12-Month Reinvestment Period
QOFs that sell a property or receive distributions from a QOZ business as a return of capital and reinvest the proceeds within 12 months in qualified property may treat the proceeds as qualified property, provided that, prior to reinvestment, the proceeds were held in cash, cash equivalents, or debt instruments with a term of 18 months or less. For any reinvestment period that includes June 30, 2020, Notice 2021-10 extends the 12-month reinvestment period up to an additional 12 months, resulting in a maximum reinvestment period of 24 months (provided the QOF satisfies the general requirements and invests the proceeds in the manner the QOF originally intended before June 30, 2020).
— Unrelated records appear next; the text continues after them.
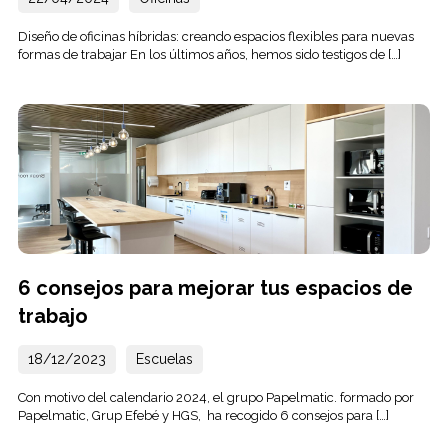
Diseño de oficinas híbridas: creando espacios flexibles para nuevas
formas de trabajar En los últimos años, hemos sido testigos de […]
6 consejos para mejorar tus espacios de
trabajo
18/12/2023
Escuelas
Con motivo del calendario 2024, el grupo Papelmatic. formado por
Papelmatic, Grup Efebé y HGS, ha recogido 6 consejos para […]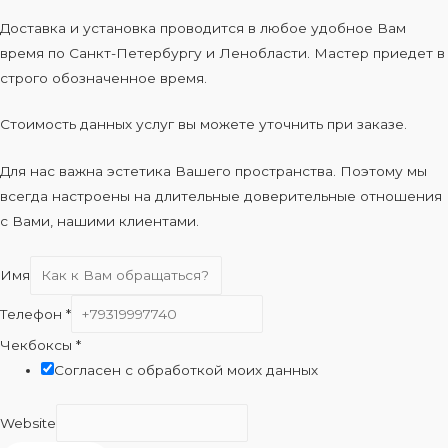
Доставка и установка проводится в любое удобное Вам
время по Санкт-Петербургу и Ленобласти. Мастер приедет в
строго обозначенное время.
Стоимость данных услуг вы можете уточнить при заказе.
Для нас важна эстетика Вашего пространства. Поэтому мы
всегда настроены на длительные доверительные отношения
с Вами, нашими клиентами.
Имя
Телефон
*
Чекбоксы
*
Согласен с обработкой моих данных
Website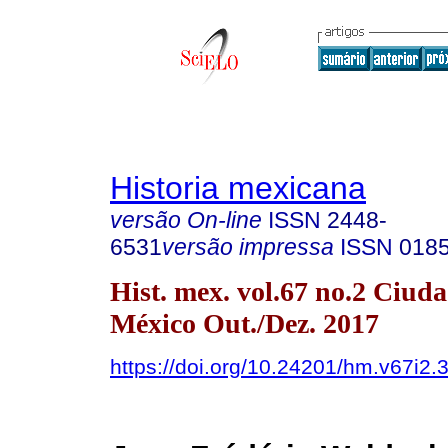
Historia mexicana
versão On-line
ISSN
2448-
6531
versão impressa
ISSN
018
Hist. mex. vol.67 no.2 Ciud
México Out./Dez. 2017
https://doi.org/10.24201/hm.v67i2.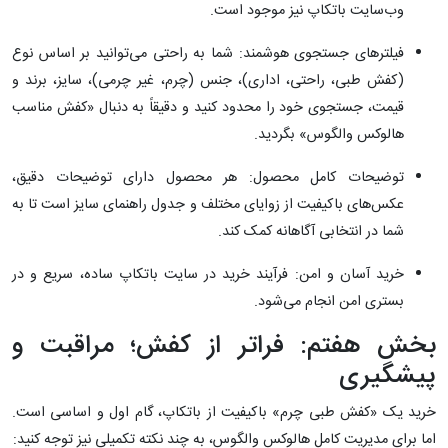
وب‌سایت باتکاپ نیز موجود است.
فیلترهای جستجوی هوشمند: شما به راحتی می‌توانید بر اساس نوع
(کفش طبی، راحتی، اداری)، جنس (چرم، غیر چرمی)، سایز، برند و
قیمت، جستجوی خود را محدود کنید و دقیقاً به دنبال «کفش مناسب
هالوکس والگوس» بگردید.
توضیحات کامل محصول: هر محصول دارای توضیحات دقیق،
عکس‌های باکیفیت از زوایای مختلف و جدول راهنمای سایز است تا به
شما در انتخابی آگاهانه کمک کند.
خرید آسان و امن: فرآیند خرید در سایت باتکاپ ساده، سریع و در
بستری امن انجام می‌شود.
بخش هفتم: فراتر از کفش؛ مراقبت و
پیشگیری
خرید یک «کفش طبی چرم» باکیفیت از باتکاپ، گام اول و اساسی است.
اما برای مدیریت کامل هالوکس والگوس، به چند نکته تکمیلی نیز توجه کنید: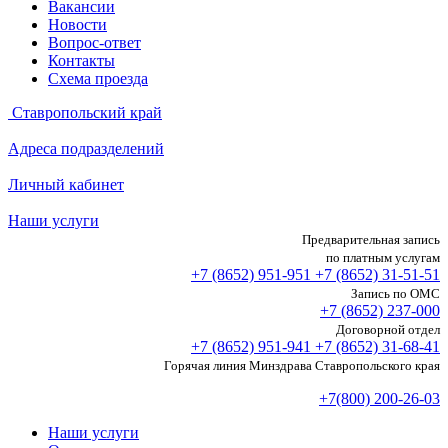
Вакансии
Новости
Вопрос-ответ
Контакты
Схема проезда
Ставропольский край
Адреса подразделений
Личный кабинет
Наши услуги
Предварительная запись
по платным услугам
+7 (8652)
951-951
+7 (8652)
31-51-51
Запись по ОМС
+7 (8652)
237-000
Договорной отдел
+7 (8652)
951-941
+7 (8652)
31-68-41
Горячая линия Минздрава Ставропольского края
+7(800) 200-26-03
Наши услуги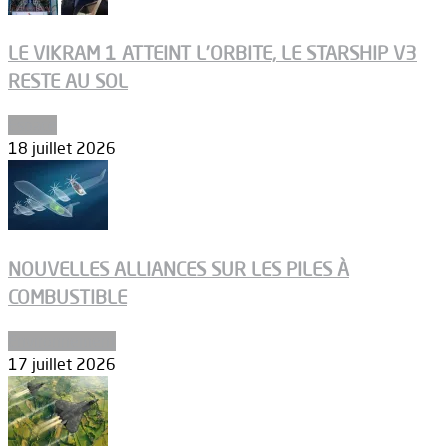
LE VIKRAM 1 ATTEINT L’ORBITE, LE STARSHIP V3
RESTE AU SOL
Espace
18 juillet 2026
NOUVELLES ALLIANCES SUR LES PILES À
COMBUSTIBLE
Environnement
17 juillet 2026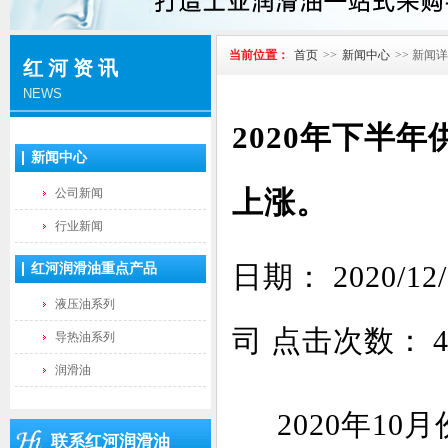
当前位置：
首页
>>
新闻中心
>> 新闻
红河资讯
NEWS
2020年下半
新闻中心
上涨。
公司新闻
行业新闻
日期： 2020/
红河润滑油重点产品
液压油系列
司 点击次数：
导热油系列
润滑油
2020年1
联系红河润滑油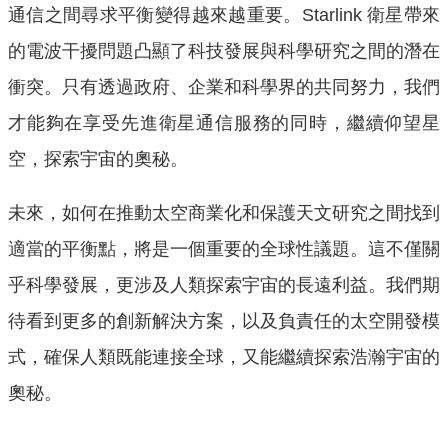
通信之間尋求平衡變得越來越重要。Starlink 衛星帶來
的電波干擾問題凸顯了科技發展與科學研究之間的潛在
衝突。只有透過政府、企業和科學界的共同努力，我們
才能夠在享受先進衛星通信服務的同時，繼續仰望星
空，探索宇宙的奧秘。
未來，如何在推動太空商業化和保護天文研究之間找到
適當的平衡點，將是一個重要的全球性議題。這不僅關
乎科學發展，更涉及人類探索宇宙的長遠利益。我們期
待看到更多的創新解決方案，以及負責任的太空開發模
式，確保人類既能連接全球，又能繼續探索浩瀚宇宙的
奧秘。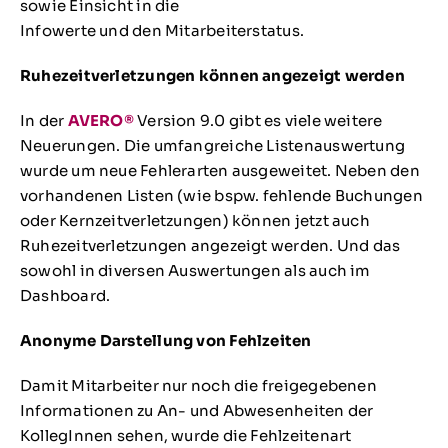
sowie Einsicht in die
Infowerte und den Mitarbeiterstatus.
Ruhezeitverletzungen können angezeigt werden
In der
AVERO®
Version 9.0 gibt es viele weitere
Neuerungen. Die umfangreiche Listenauswertung
wurde um neue Fehlerarten ausgeweitet. Neben den
vorhandenen Listen (wie bspw. fehlende Buchungen
oder Kernzeitverletzungen) können jetzt auch
Ruhezeitverletzungen angezeigt werden. Und das
sowohl in diversen Auswertungen als auch im
Dashboard.
Anonyme Darstellung von Fehlzeiten
Damit Mitarbeiter nur noch die freigegebenen
Informationen zu An- und Abwesenheiten der
KollegInnen sehen, wurde die Fehlzeitenart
Pennsylvania Tax Implications
Act 13 of 2019, which was signed into law on June 28, 2019, became effective for tax years beginning Jan. 1, 2020. Act 13 clarifies that Pennsylvania tax treatment of Qualified Opportunity Zone net gains/losses and dividends now mirrors U.S. federal tax treatment. Therefore, Pennsylvania’s treatment for deferred capital gains reinvested into a QOF should take into consideration extensions granted under Notice 2021-10.
Steps to Be Taken
Notice 2021-10 extends relief previously provided in Notice 2020-39, which had extended various deadlines. The tolling (i.e., stopping the time-period from running), for the substantial improvement period and the extension of the working capital safe harbor period are potentially large benefits for deals slowed by the pandemic. The waiver of penalties associated with a QOF’s failure to qualify in 2020 and the first half of 2021 may mitigate lost Opportunity Zone benefits caused by the pandemic. Since these measures are automatic, QOFs and their investors need not take additional steps to receive relief and extension of the program requirements, apart from completing the forms and elections previously discussed. Taxpayers should consult their tax advisers regarding the implications of relief granted under Notice 2021-10.